Quelle place pour l’AM ?

Et pourtant les demandes d’AM se multiplient chaque mois !
La nature des symptômes, les PT, les dosages unitaires d’IgEs, dans certains cas l’AM, l’expertise clinique de l’allergologue permettent de poser l’indication des TPO, clé du diagnostic des AA. Tout cela ne peut être prédit ou décidé à partir de quelques microlitres de sang. Néanmoins, lorsque des études suffisantes auront été faites, à divers âges, dans diverses régions, l’AM pourra certainement aider à prévoir l’intensité des symptômes et le type d’évolution, dans une certaine mesure… Pour le moment il faut se souvenir du terme “associé à”, qui n’est pas synonyme de certitude absolue !

Tests unitaires ou multiplex : des objectifs différents !

Objectif qui n’est pas incompatible avec les conclusions précédentes [9]. D’autres allergologues comme Bienvenu et al. [13] estiment « qu’il existe un réel besoin de tests in vitro validés pour identifier des profils de sensibilisation avec expression clinique d’allergie3 afin de diminuer la nécessité de recourir à des tests de provocation ». Ces « profils de sensibilisation » ne peuvent être définis avec précision en utilisant des « extraits allergéniques classiques mal caractérisés », mais en se servant d’extraits « parfaitement définis sur le plan moléculaire » obtenus soit à partir de sources allergéniques naturelles, soit en utilisant des allergènes de recombinaison.

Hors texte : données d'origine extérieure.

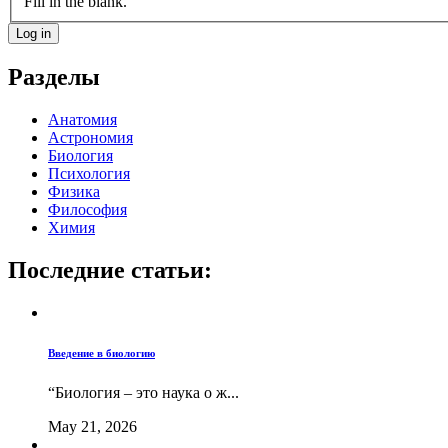
Fill in the blank.
Разделы
Анатомия
Астрономия
Биология
Психология
Физика
Философия
Химия
Последние статьи:
Введение в биологию
“Биология – это наука о ж...
May 21, 2026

La définition de ces profils de sensibilisation pourrait se faire en effectuant de nombreux dosages unitaires d’IgEs à l’aide de ces allergènes bien définis4, mais elle est plus facile à réaliser avec des tests multiplex (microarray ou micropuce) permettant de doser simultanément un grand nombre d’IgEs en utilisant une très faible quantité de sang. C’est le principe de la puce ISAC (Immuno Solid phase Allergen Chip) qui permet de doser les IgEs dirigées contre 112 allergènes sur 30 mL de sérum. Les auteurs précisent les différences techniques et cliniques entre les tests multiplex/microarray et les tests unitaires.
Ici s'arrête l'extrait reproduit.